I'm using Google Cloud Dataflow and have a ParDo function that requires access to all the elements in a PCollection. To accomplish this, I wanted to convert a PCollection<T> into a PCollection<Iterable<T>> containing a single Iterable of all the elements. I was wondering if there's a cleaner/simpler/faster solution to what I have come up with.

The first approach was to create a dummy key, perform a GroupByKey, and get the values afterwards.

PCollection<MyType> myData;
// AddDummyKey() outputs KV.of(1, context.element()) for everything
PCollection<KV<Integer, MyType>> myDataKeyed = myData.apply(ParDo.of(new AddDummyKey())); 
// Group by dummy key
PCollection<KV<Integer, Iterable<MyType>>> myDataGrouped = myDataKeyed.apply(GroupByKey.create());
// Extract values
PCollection<Iterable<MyType>> myDataIterable = myDataGrouped.apply(Values.<Iterable<MyType>>create()

The second approach followed the recommendation here: How do I make View's asList() sortable in Google Dataflow SDK? but without the sorting. I created a View.asList(), created a dummy PCollection, and then applied a ParDo function on the dummy PCollection with the view as a side input and simply returned the view.

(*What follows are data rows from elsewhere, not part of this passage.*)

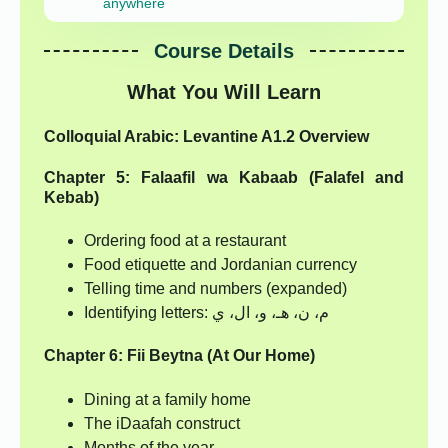
anywhere
Course Details
What You Will Learn
Colloquial Arabic: Levantine A1.2 Overview
Chapter 5: Falaafil wa Kabaab (Falafel and
Kebab)
Ordering food at a restaurant
Food etiquette and Jordanian currency
Telling time and numbers (expanded)
Identifying letters: م، ن، هـ، و، ال، ي
Chapter 6: Fii Beytna (At Our Home)
Dining at a family home
The iDaafah construct
Months of the year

PCollection<MyType> myData;
// Create view of the PCollection as a list
PCollectionView<List<MyType>> myDataView = myData.apply(View.asList()); 
// Create dummy PCollection
PCollection<Integer> dummy = pipeline.apply(Create.<Integer>of(1));
// Apply dummy ParDo that returns the view
PCollection<List<MyType>> myDataList = dummy.apply(
        ParDo.withSideInputs(myDataView).of(new DoFn<Integer, List<MyType>>() {
            @Override
            public void processElement(ProcessContext c) {
                c.output(c.sideInput(myDataView)); 
            }
        }));

It seems like there would be a pre-defined combine function for this task, but I can't find one. Thanks for the help!

1

1 Answers

1
votes

If you know you need the whole thing, then both of your approaches are reasonable. Both have been used in the Dataflow SDK and later when it became the Apache Beam SDK.

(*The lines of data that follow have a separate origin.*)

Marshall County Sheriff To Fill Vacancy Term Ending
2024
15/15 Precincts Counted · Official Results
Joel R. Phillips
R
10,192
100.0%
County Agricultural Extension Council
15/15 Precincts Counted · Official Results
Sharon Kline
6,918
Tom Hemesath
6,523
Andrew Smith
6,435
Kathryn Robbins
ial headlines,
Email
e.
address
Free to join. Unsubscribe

  1. Side input and then output the whole thing: This is how DataflowAssert works, in fact. In Beam, where different backend runners may implement side inputs differently, you should prefer View.asIterable() since it has fewer assumptions and may allow more streaming of a very large side input.
  2. Group by a single key and then drop the key: This is how Beam's successor PAssert works. It accomplishes the same thing, requires a little more care for empty collections, but more Beam runners have good GroupByKey support than side input support (especially when they are new and still under development).

So View.asIterable() is basically intended to be just what you are asking for. There have also been some requests for a GroupGlobally transform that does the second version; that could happen at some point.